The Villa Schomburgk is a former upper-class residential house in the Leipzig district of Connewitz , Prinz-Eugen-Straße 13. The villa was built in 1899 in the style of historicism , but also shows echoes of youth and country house style . Today it houses an outpatient rehabilitation center . It is a listed building .

history

In 1899 the merchant and commercial judge Heinrich Georg Schomburgk (1843–1928) had a villa built on the Connewitz Schulberg according to plans by the Leipzig architect Theodor Kösser (1854–1929). Schomburgk was the son-in-law of the Leipzig entrepreneur Karl Heine (1819–1888) and in 1902 took over the management of the Leipzig Westend construction company founded by Heine . The Schulberg is part of the northeast slope of the Pleißenaue and has been the first Connewitz school since 1852, which is now a residential building. In addition to the villa, stable buildings, coach house and coachman and gardener's apartment were built, and a spacious English-style park was created, the trees of which are largely still there today.

Schomburgk Villa (1931)

Schomburgk's youngest son, also Heinrich Georg Schomburgk (1885–1965), lived in the villa from 1918 to 1936. In 1906 he was German football champion with VfB Leipzig and in 1912 the first Leipzig Olympic champion in tennis (mixed doubles).

In 1936 the property was sold to the then Evangelical Methodist Hamburg Bethanien Foundation, which converted the house into a clinic, largely changing the formerly magnificent interior.
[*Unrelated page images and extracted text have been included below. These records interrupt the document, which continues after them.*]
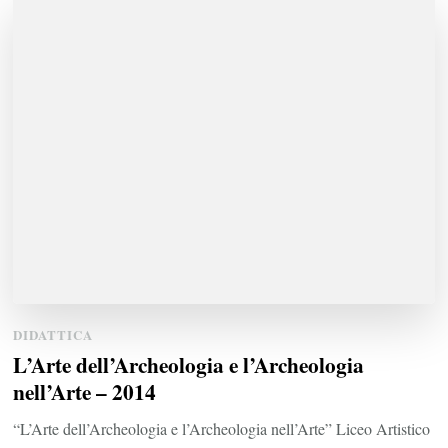
DIDATTICA
L’Arte dell’Archeologia e l’Archeologia
nell’Arte – 2014
“L’Arte dell’Archeologia e l’Archeologia nell’Arte” Liceo Artistico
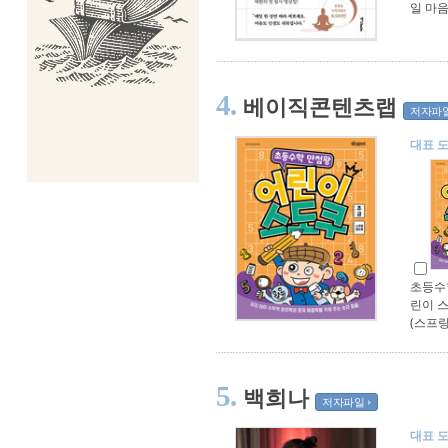
일 마
4.
베이직콘텐츠랩
저자파
대표 
초등수
린이 스
(스프링
5.
백희나
저자파일
대표 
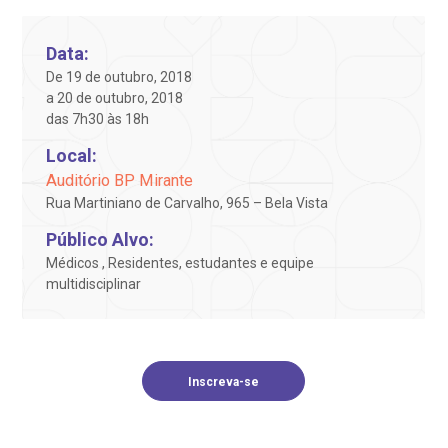
Endereço:
obre a BP
nternação/Cirurgia
Data:
R. Martiniano de Carvalho, 965
De 19 de outubro, 2018
CEP: 01323-001 | Bela Vista
a 20 de outubro, 2018
rabalhe Conosco
stacionamento
São Paulo - SP
das 7h30 às 18h
Local:
isitas de Benchmarking
úvidas frequentes
Clínica Medicina da Mulher
Auditório BP Mirante
Rua Martiniano de Carvalho, 965 – Bela Vista
oluntariado
ospedagem
Público Alvo:
Médicos , Residentes, estudantes e equipe
omitê de Bioética
limentação
multidisciplinar
anco de Sangue
Saiba mais
Inscreva-se
emodiálise
Endereço:
R. Colômbia, 332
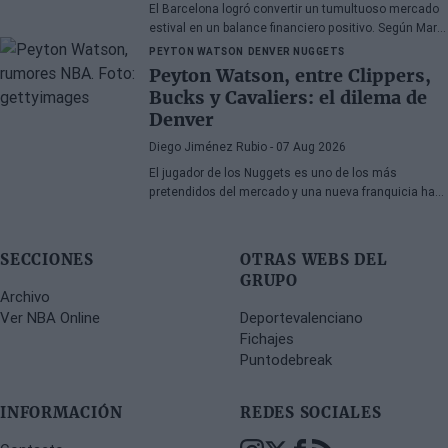
El Barcelona logró convertir un tumultuoso mercado
estival en un balance financiero positivo. Según Marc
Mundet, la sección azulgrana ingresó cerca de tres
PEYTON WATSON
DENVER NUGGETS
millones de euros procedentes de salidas de
Peyton Watson, entre Clippers,
jugadores, a pesar de un proceso de transferencias
Bucks y Cavaliers: el dilema de
marcado por la incertidumbre y los cambios de
Denver
última hora.
Diego Jiménez Rubio
- 07 Aug 2026
El jugador de los Nuggets es uno de los más
pretendidos del mercado y una nueva franquicia ha
entrado en la puja.
SECCIONES
OTRAS WEBS DEL
GRUPO
Archivo
Ver NBA Online
Deportevalenciano
Fichajes
Puntodebreak
INFORMACIÓN
REDES SOCIALES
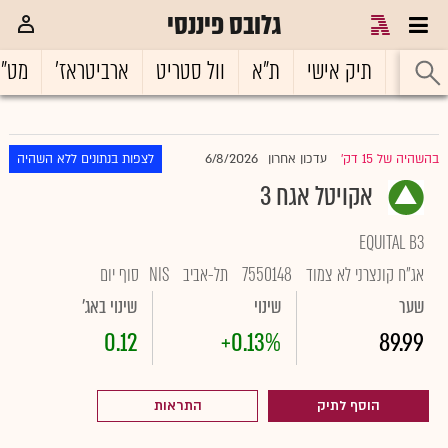
גלובס פיננסי
ראשי
תיק אישי
ת"א
וול סטריט
ארביטראז'
מט"
6/8/2026
בהשהיה של 15 דק'
עדכון אחרון
לצפות בנתונים ללא השהיה
|
אקויטל אגח 3
EQUITAL B3
אג"ח קונצרני לא צמוד
7550148
תל-אביב
NIS
סוף יום
שער
שינוי
שינוי באג'
0.12
+0.13%
89.99
הוסף לתיק
התראות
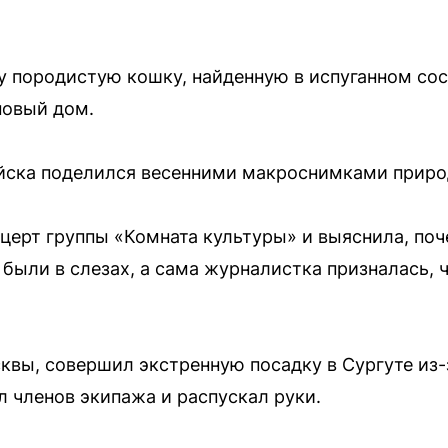
у породистую кошку, найденную в испуганном сост
новый дом.
йска поделился весенними макроснимками прир
церт группы «Комната культуры» и выяснила, поч
были в слезах, а сама журналистка призналась, 
квы, совершил экстренную посадку в Сургуте из-
л членов экипажа и распускал руки.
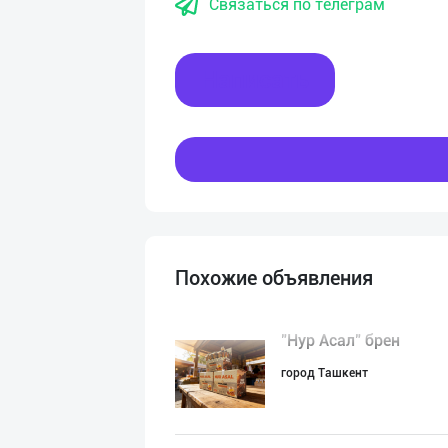
Связаться по телеграм
Написать
Похожие объявления
"Нур Асал" брен
город Ташкент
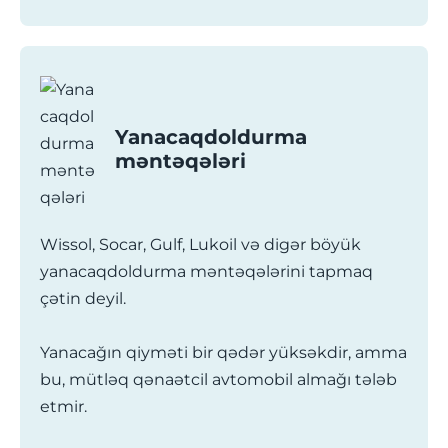
Yanacaqdoldurma
məntəqələri
Wissol, Socar, Gulf, Lukoil və digər böyük
yanacaqdoldurma məntəqələrini tapmaq
çətin deyil.
Yanacağın qiyməti bir qədər yüksəkdir, amma
bu, mütləq qənaətcil avtomobil almağı tələb
etmir.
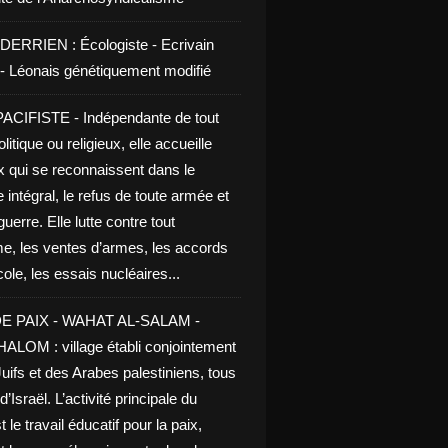
DERRIEN : Écologiste - Ecrivain
e - Léonais génétiquement modifié
CIFISTE - Indépendante de tout
litique ou religieux, elle accueille
x qui se reconnaissent dans le
 intégral, le refus de toute armée et
guerre. Elle lutte contre tout
me, les ventes d’armes, les accords
le, les essais nucléaires...
E PAIX - WAHAT AL-SALAM -
LOM : village établi conjointement
uifs et des Arabes palestiniens, tous
d’Israël. L’activité principale du
t le travail éducatif pour la paix,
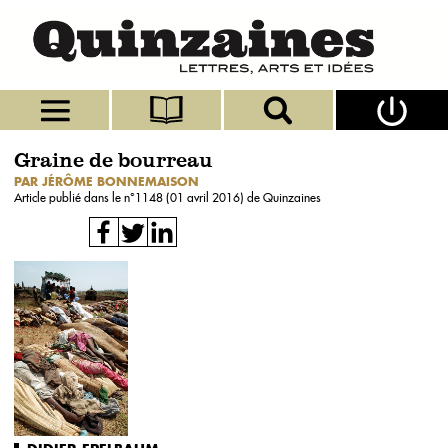
Graine de bourreau
PAR JÉRÔME BONNEMAISON
Article publié dans le n°
1148 (01 avril 2016)
de Quinzaines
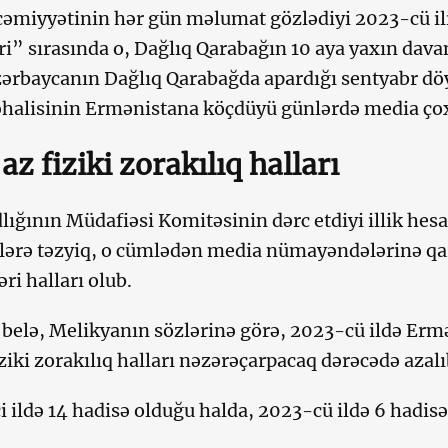
əmiyyətinin hər gün məlumat gözlədiyi 2023-cü il
ri” sırasında o, Dağlıq Qarabağın 10 aya yaxın dav
zərbaycanın Dağlıq Qarabağda apardığı sentyabr dö
halisinin Ermənistana köçdüyü günlərdə media çox 
az fiziki zorakılıq halları
lığının Müdafiəsi Komitəsinin dərc etdiyi illik hesa
tlərə təzyiq, o cümlədən media nümayəndələrinə qar
ri halları olub.
belə, Melikyanın sözlərinə görə, 2023-cü ildə Ermə
iziki zorakılıq halları nəzərəçarpacaq dərəcədə azal
 ildə 14 hadisə olduğu halda, 2023-cü ildə 6 hadisə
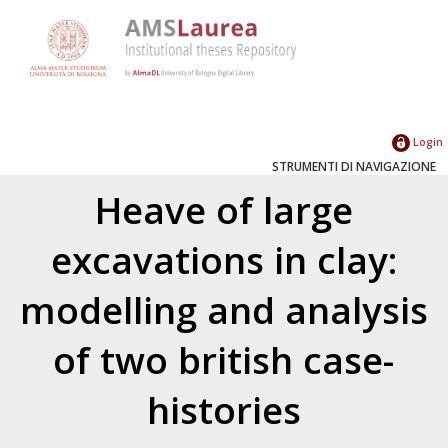
Login
STRUMENTI DI NAVIGAZIONE
Heave of large
excavations in clay:
modelling and analysis
of two british case-
histories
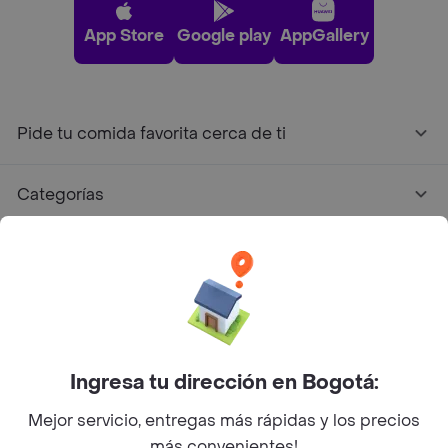
App Store
Google play
AppGallery
Pide tu comida favorita cerca de ti
Categorías
Únete a Rappi
Sobre Rappi
Facebook
Twitter
Instagram
Ingresa tu dirección en Bogotá:
Mejor servicio, entregas más rápidas y los precios
©
2026
Rappi Inc. All rights reserved.
más convenientes!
The Bethanien Clinic was the first clinic in Saxony. Since it was mainly used by gynecologists , the house developed into a maternity ward and later remained an independent clinic, in which almost 50,000 children saw the light of day over the next few decades. “Bethanien”, as it was called for short, survived the Second World War unscathed. In 1962 a nursing school was set up under Christian sponsorship, which was only recognized by the GDR authorities in 1976 and operated until 1994.
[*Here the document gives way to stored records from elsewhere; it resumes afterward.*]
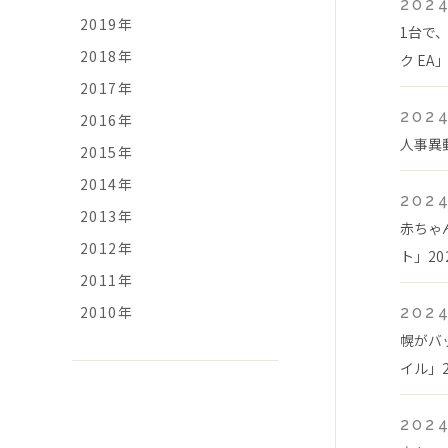
2024
2019年
1台で
2018年
ク EA
2017年
2024
2016年
人事異
2015年
2014年
2024
2013年
赤ちゃ
2012年
ト」20
2011年
2010年
2024
幌がバ
イル」2
2024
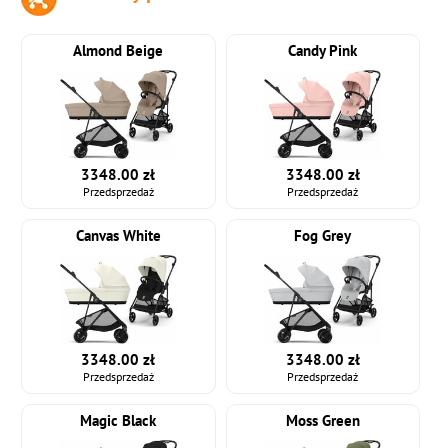
Almond Beige
Candy Pink
3348.00 zł
3348.00 zł
Przedsprzedaż
Przedsprzedaż
Canvas White
Fog Grey
3348.00 zł
3348.00 zł
Przedsprzedaż
Przedsprzedaż
Magic Black
Moss Green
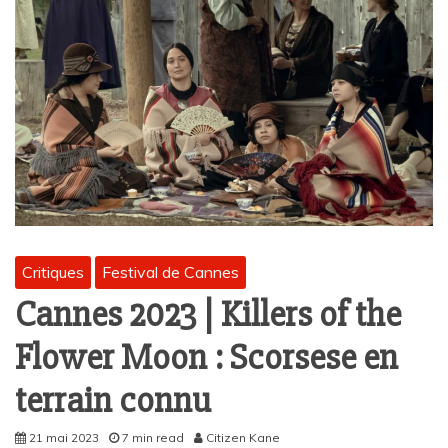
Critiques
Festival de Cannes
Cannes 2023 | Killers of the
Flower Moon : Scorsese en
terrain connu
21 mai 2023
7 min read
Citizen Kane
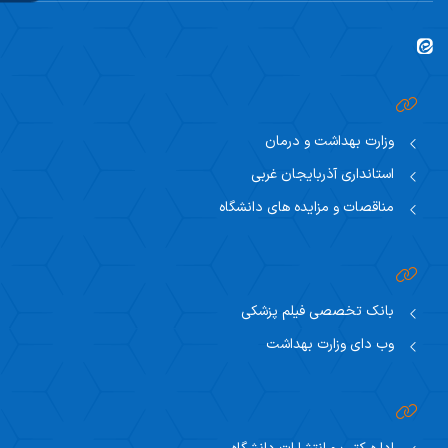
وزارت بهداشت و درمان
استانداری آذربایجان غربی
مناقصات و مزایده های دانشگاه
بانک تخصصی فیلم پزشکی
وب دای وزارت بهداشت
With the strong decline in the birth rate after the fall of the Wall, the house became an occupational clinic again, with the specializations of ophthalmology and ENT. In 2004 the last child was born in the Bethanien Clinic and the facility moved to a new building in the deaconess hospital in Lindenau . Four years of unused vacancy followed. The St. Elisabeth Hospital acquired the property in 2009 and began extensive renovations in 2011. The house has been used as an outpatient rehabilitation center for musculoskeletal patients since 2014.

architecture

The Villa Schomburgk is a two-storey, yellow clinker building set off with sandstone elements on a sandstone-embossed basement . On all four sides pilaster strips , bay windows and balconies give the fronts a lively appearance. The main entrance on the east side has Art Nouveau elements. The gables and mid-houses facing the park side are indebted to the country house style with their exposed framework . A large terrace is located in front of the entire west side, which is connected to the bistro of the house and under which the therapeutic exercise pool is located. The slate-covered roof areas of the converted attic end in a rectangular flat roof.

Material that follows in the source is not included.